Wednesday, October 15, 2008

It’s a small world after all


Te Papa has responded to our suggestion, as reported in the Sunday Star Times, that, “Te Papa no longer collects or shows much concern for international art.” In its latest newsletter Te Papa claims:

“Although our priority is to collect historical and contemporary New Zealand, Maori and Pacific art, our acquisitions policy does provide for the acquisition of 'international' art.”

And goes on to state:

“During the past three years we have added important historical and contemporary Australian and modern British examples to our collections.“

So we looked back at Te Papa’s annual reports over the last three years in which it records all its art purchases.

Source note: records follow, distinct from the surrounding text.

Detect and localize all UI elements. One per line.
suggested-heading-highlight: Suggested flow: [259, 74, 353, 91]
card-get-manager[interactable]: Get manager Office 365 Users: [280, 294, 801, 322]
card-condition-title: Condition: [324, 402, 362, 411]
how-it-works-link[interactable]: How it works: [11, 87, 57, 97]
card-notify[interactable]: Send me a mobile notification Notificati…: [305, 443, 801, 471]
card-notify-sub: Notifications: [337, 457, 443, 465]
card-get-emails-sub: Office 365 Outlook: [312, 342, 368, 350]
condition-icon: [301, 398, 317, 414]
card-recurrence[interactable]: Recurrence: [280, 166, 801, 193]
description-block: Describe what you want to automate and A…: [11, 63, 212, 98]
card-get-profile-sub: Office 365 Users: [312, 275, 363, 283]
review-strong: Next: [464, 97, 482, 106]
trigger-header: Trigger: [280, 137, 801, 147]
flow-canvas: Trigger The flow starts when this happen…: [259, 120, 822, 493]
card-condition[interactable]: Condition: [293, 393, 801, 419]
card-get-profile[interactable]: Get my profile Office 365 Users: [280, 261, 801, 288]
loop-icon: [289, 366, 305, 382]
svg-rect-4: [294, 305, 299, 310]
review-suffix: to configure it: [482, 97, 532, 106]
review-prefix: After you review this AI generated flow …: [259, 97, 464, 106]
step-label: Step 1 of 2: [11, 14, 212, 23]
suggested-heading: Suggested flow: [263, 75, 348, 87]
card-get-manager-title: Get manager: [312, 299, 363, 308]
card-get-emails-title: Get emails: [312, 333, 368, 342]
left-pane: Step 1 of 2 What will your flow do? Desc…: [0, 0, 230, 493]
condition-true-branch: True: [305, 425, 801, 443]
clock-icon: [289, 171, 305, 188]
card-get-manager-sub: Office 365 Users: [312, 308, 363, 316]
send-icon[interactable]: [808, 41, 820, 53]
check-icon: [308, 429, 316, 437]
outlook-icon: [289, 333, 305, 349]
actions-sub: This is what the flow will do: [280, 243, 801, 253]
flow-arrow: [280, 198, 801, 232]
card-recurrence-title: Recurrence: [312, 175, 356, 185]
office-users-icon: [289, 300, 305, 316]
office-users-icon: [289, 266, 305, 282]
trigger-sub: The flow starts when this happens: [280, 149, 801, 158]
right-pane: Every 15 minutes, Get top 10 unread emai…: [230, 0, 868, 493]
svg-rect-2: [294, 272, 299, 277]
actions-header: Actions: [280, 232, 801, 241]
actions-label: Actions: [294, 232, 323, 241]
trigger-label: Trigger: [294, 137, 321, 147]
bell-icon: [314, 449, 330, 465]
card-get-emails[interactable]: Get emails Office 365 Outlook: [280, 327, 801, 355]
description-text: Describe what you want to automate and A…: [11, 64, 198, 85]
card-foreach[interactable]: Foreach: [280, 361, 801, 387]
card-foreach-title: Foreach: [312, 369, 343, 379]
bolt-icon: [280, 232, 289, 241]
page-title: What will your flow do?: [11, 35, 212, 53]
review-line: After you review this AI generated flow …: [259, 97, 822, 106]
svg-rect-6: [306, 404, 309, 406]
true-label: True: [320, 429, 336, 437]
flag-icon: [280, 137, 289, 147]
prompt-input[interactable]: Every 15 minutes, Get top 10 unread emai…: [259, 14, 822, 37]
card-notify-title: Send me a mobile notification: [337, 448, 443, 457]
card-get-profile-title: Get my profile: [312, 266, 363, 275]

We found that its international purchases were:

2003-2004 - three English prints.
2004-2005 – 18 British prints (pre 1850), one painting (Australian contemporary by Rosalie Gascoigne)
2005-2006 - three donated British paintings (pre 1800), one British print (pre 1800)
2006-2007 - one painting (by Frances Hodgkins)

The newsletter goes on to comment:

“The claim was made during a week when our Curator of European Art, Victoria Robson, was in the United Kingdom assessing a painting by a modern British artist that we were very interested in acquiring.”

The artist Victoria Robson was chasing up in the United Kingdom was Cedric Morris. The Oxford University Press’s Dictionary of Twentieth-Century Art describes Morris, best known for his paintings of flowers, as ”fairly well known and successful between the wars…. After about 1940, however, he sank from fashionable consciousness, although he remained an admired figure in East Anglia.”

Cedric Morris is world famous in New Zealand for being a friend of Frances Hodgkins (see 2006-2007 purchase above) His portrait of her is in the Auckland Art Gallery’s collection.